━━━━━ The records ━━━━━

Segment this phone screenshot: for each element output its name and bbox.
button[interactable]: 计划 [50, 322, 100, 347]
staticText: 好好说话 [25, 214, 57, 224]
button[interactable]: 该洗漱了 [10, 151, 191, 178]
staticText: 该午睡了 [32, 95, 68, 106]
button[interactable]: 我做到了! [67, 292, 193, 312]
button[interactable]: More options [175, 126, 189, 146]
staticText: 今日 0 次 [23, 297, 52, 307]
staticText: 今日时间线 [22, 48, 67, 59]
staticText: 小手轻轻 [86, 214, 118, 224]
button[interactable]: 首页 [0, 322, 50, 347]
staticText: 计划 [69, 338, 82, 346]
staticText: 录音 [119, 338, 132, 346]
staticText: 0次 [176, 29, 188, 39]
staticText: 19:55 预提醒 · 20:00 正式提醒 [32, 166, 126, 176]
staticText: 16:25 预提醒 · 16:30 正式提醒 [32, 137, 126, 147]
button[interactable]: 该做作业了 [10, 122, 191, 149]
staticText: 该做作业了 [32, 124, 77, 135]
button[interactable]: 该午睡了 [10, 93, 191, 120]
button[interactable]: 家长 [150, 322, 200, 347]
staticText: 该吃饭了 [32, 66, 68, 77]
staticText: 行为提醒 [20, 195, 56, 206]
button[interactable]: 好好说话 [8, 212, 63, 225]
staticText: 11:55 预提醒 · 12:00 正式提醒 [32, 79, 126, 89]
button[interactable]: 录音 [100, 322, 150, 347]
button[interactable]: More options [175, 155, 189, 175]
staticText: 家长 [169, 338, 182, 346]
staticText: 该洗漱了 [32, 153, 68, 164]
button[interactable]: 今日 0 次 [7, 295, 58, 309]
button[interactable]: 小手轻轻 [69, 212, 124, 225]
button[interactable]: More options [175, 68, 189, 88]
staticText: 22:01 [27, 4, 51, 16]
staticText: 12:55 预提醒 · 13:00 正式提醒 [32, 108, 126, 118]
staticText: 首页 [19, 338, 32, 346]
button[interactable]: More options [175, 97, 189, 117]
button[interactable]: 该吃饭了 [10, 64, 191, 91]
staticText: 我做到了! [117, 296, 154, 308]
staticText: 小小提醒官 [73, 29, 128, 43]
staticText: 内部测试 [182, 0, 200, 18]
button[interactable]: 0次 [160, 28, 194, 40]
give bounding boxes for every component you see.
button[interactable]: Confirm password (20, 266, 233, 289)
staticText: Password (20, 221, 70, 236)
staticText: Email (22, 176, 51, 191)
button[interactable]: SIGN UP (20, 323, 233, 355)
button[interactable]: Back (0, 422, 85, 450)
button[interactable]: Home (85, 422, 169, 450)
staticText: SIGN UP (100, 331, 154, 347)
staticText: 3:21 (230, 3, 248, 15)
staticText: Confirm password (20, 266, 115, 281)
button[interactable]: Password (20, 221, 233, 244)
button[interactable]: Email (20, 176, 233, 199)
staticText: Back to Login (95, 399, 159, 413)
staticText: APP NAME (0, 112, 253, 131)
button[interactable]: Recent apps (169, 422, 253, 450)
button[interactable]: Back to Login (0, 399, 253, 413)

━━━━━

* **Problem requirements**:
Give the data again, exactly.

* **Answer**:
Segment this phone screenshot: for each element output its name and bbox.
button[interactable]: 计划 [50, 322, 100, 347]
staticText: 好好说话 [25, 214, 57, 224]
button[interactable]: 该洗漱了 [10, 151, 191, 178]
staticText: 该午睡了 [32, 95, 68, 106]
button[interactable]: 我做到了! [67, 292, 193, 312]
button[interactable]: More options [175, 126, 189, 146]
staticText: 今日 0 次 [23, 297, 52, 307]
staticText: 今日时间线 [22, 48, 67, 59]
staticText: 小手轻轻 [86, 214, 118, 224]
button[interactable]: 首页 [0, 322, 50, 347]
staticText: 计划 [69, 338, 82, 346]
staticText: 录音 [119, 338, 132, 346]
staticText: 0次 [176, 29, 188, 39]
staticText: 19:55 预提醒 · 20:00 正式提醒 [32, 166, 126, 176]
staticText: 16:25 预提醒 · 16:30 正式提醒 [32, 137, 126, 147]
button[interactable]: 该做作业了 [10, 122, 191, 149]
staticText: 该做作业了 [32, 124, 77, 135]
button[interactable]: 该午睡了 [10, 93, 191, 120]
button[interactable]: 家长 [150, 322, 200, 347]
staticText: 该吃饭了 [32, 66, 68, 77]
staticText: 行为提醒 [20, 195, 56, 206]
button[interactable]: 好好说话 [8, 212, 63, 225]
staticText: 11:55 预提醒 · 12:00 正式提醒 [32, 79, 126, 89]
button[interactable]: 录音 [100, 322, 150, 347]
button[interactable]: More options [175, 155, 189, 175]
staticText: 家长 [169, 338, 182, 346]
staticText: 该洗漱了 [32, 153, 68, 164]
button[interactable]: 今日 0 次 [7, 295, 58, 309]
button[interactable]: 小手轻轻 [69, 212, 124, 225]
button[interactable]: More options [175, 68, 189, 88]
staticText: 22:01 [27, 4, 51, 16]
staticText: 12:55 预提醒 · 13:00 正式提醒 [32, 108, 126, 118]
staticText: 首页 [19, 338, 32, 346]
button[interactable]: More options [175, 97, 189, 117]
button[interactable]: 该吃饭了 [10, 64, 191, 91]
staticText: 我做到了! [117, 296, 154, 308]
staticText: 小小提醒官 [73, 29, 128, 43]
staticText: 内部测试 [182, 0, 200, 18]
button[interactable]: 0次 [160, 28, 194, 40]
give bounding boxes for every component you see.
button[interactable]: Confirm password (20, 266, 233, 289)
staticText: Password (20, 221, 70, 236)
staticText: Email (22, 176, 51, 191)
button[interactable]: SIGN UP (20, 323, 233, 355)
button[interactable]: Back (0, 422, 85, 450)
button[interactable]: Home (85, 422, 169, 450)
staticText: SIGN UP (100, 331, 154, 347)
staticText: 3:21 (230, 3, 248, 15)
staticText: Confirm password (20, 266, 115, 281)
button[interactable]: Password (20, 221, 233, 244)
button[interactable]: Email (20, 176, 233, 199)
staticText: Back to Login (95, 399, 159, 413)
staticText: APP NAME (0, 112, 253, 131)
button[interactable]: Recent apps (169, 422, 253, 450)
button[interactable]: Back to Login (0, 399, 253, 413)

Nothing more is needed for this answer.